Machine learning model…. Cloud deployment strategies…. BANG ZOOM WOW!! OK now that I have your attention, let’s talk shop! Deploying a Machine Learning model to enhance the quality of your company’s analytics is going to take some effort:
– To clean data
– To clearly define objectives
– To build strong project management
Many articles have been written on the first two bullet points (garbage in, garbage out) so I will focus on the third: managing a machine learning project.
I’ve put together a list of my top recommendations to help managers along their journey to machine learning mastery. The recommendations, in no particular order, are:
- Clearly define your goals and success criteria
- Give your data science team time to succeed
- Redefine your use case as a machine learning problem statement
- Figure out what it would take to solve a problem without using machine learning
- Understand your correct ratio of data engineers to data scientists
- Architect with CI/CD in mind from the beginning
- Leverage data science code for data pipelining in production
Clearly Define Your Goals and Success Criteria
Sometimes companies view data science as a pure research department.
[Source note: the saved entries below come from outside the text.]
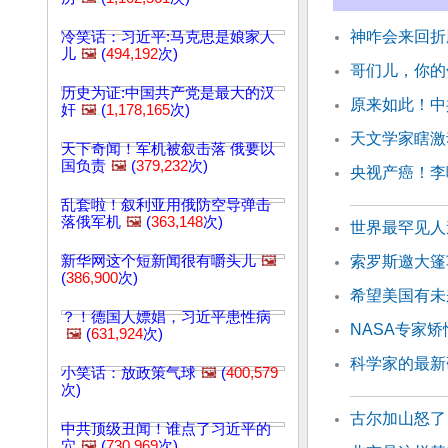
神咋会来回折
冷笑话：习近平:马克思是娘家人
儿
🖼️
(
494,192
次)
哥们儿，你的
历史为证:中国共产党是最大的汉
原来如此！中
奸
🖼️
(
1,178,165
次)
天文学家瞎激
天下奇闻！军机被叙击落 俄要以
国负责
🖼️
(
379,232
次)
央视产癌！李
乱套啦！叙利亚用俄防空导弹击
落俄军机
🖼️
(
363,148
次)
世界最罕见人
新华网这个短新闻很有嚼头儿
🖼️
索罗斯邀大篷
(
386,900
次)
希望美国有未
？！德国人嫖娼，习近平患性病
NASA专家
🖼️
(
631,924
次)
科学家的最新
小笑话：放政策气球
🖼️
(
400,579
次)
古尔加山怒了
中共顶级丑闻！谁点了习近平的
穴
🖼️
(
730,969
次)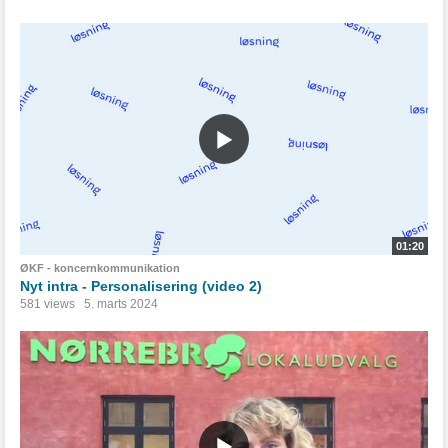
01:20
ØKF - koncernkommunikation
Nyt intra - Personalisering (video 2)
581 views
5. marts 2024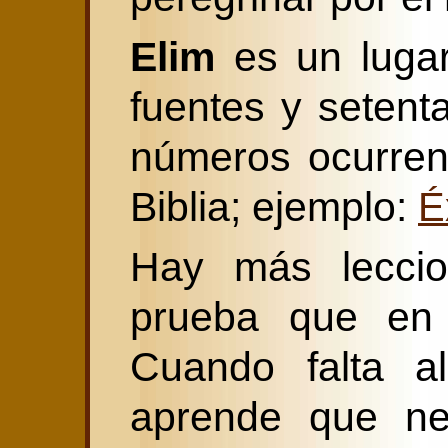
Elim
es un lugar
fuentes y setent
números ocurren
Biblia; ejemplo:
É
Hay más leccio
prueba que en e
Cuando falta al
aprende que ne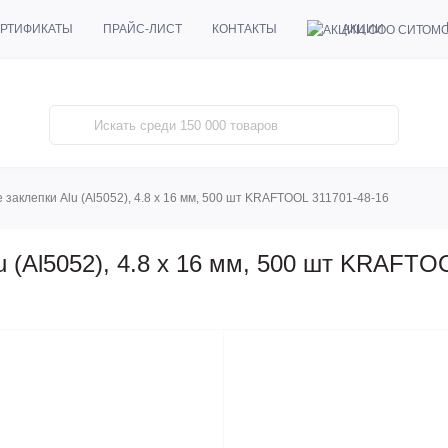
АКЦИИ
РТИФИКАТЫ
ПРАЙС-ЛИСТ
КОНТАКТЫ
заклепки Alu (Al5052), 4.8 x 16 мм, 500 шт KRAFTOOL 311701-48-16
 (Al5052), 4.8 x 16 мм, 500 шт KRAFTO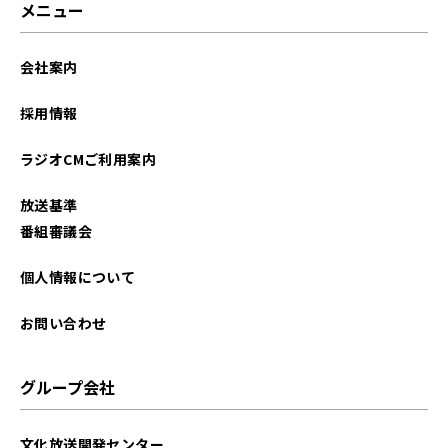
メニュー
会社案内
採用情報
ラジオCMご利用案内
放送基準
番組審議会
個人情報について
お問い合わせ
グループ会社
文化放送開発センター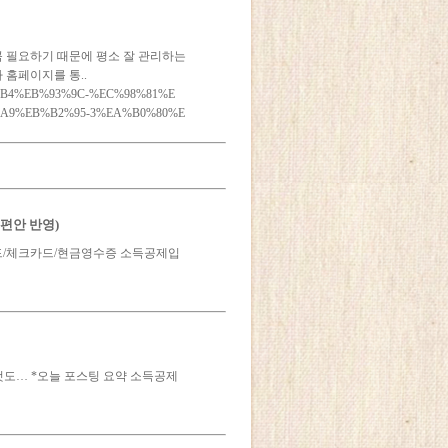
꼭 필요하기 때문에 평소 잘 관리하는
 홈페이지를 통..
C%B9%B4%EB%93%9C-%EC%98%81%E
A9%EB%B2%95-3%EA%B0%80%E
개편안 반영)
카드/체크카드/현금영수증 소득공제입
것도… *오늘 포스팅 요약 소득공제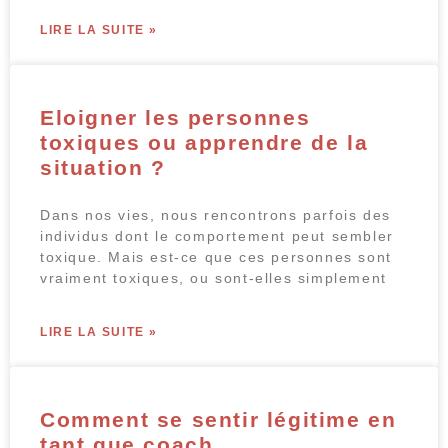
LIRE LA SUITE »
Eloigner les personnes
toxiques ou apprendre de la
situation ?
Dans nos vies, nous rencontrons parfois des
individus dont le comportement peut sembler
toxique. Mais est-ce que ces personnes sont
vraiment toxiques, ou sont-elles simplement
LIRE LA SUITE »
Comment se sentir légitime en
tant que coach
Companies like Google and Amazon can afford to burn millions of dollars on research every year, but in the corporate world – more often than not – people will want to see value in the work. Yes, I agree it’s ok to fail, but failing to maintain a departmental budget from projects that yield no value is not. My suggestion is to start small and identify a quick win.
Lay out your goals. Ask yourself:
- What are we trying to achieve?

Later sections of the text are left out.